• Stored data:
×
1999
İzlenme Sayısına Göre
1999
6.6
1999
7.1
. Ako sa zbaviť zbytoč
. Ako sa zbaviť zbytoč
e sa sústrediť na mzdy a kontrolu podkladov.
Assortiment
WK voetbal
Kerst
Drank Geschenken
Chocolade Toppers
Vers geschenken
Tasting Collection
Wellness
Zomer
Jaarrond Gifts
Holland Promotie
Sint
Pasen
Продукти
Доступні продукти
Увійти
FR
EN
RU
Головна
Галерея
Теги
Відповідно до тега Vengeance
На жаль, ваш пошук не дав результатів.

--

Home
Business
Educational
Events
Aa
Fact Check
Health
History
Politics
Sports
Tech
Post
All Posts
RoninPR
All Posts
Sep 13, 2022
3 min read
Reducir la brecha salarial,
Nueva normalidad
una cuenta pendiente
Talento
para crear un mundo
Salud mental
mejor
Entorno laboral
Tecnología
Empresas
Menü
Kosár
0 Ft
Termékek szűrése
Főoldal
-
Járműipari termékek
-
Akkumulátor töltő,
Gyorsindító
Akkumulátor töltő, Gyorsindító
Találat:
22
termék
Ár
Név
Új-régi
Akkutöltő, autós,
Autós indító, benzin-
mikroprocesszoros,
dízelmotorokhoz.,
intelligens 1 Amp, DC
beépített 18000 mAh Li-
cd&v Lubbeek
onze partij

• Problem statement:
Would you copy each line of the records that contains "Gyorsindító"?

• Response to this task:
Gyorsindító
Akkumulátor töltő, Gyorsindító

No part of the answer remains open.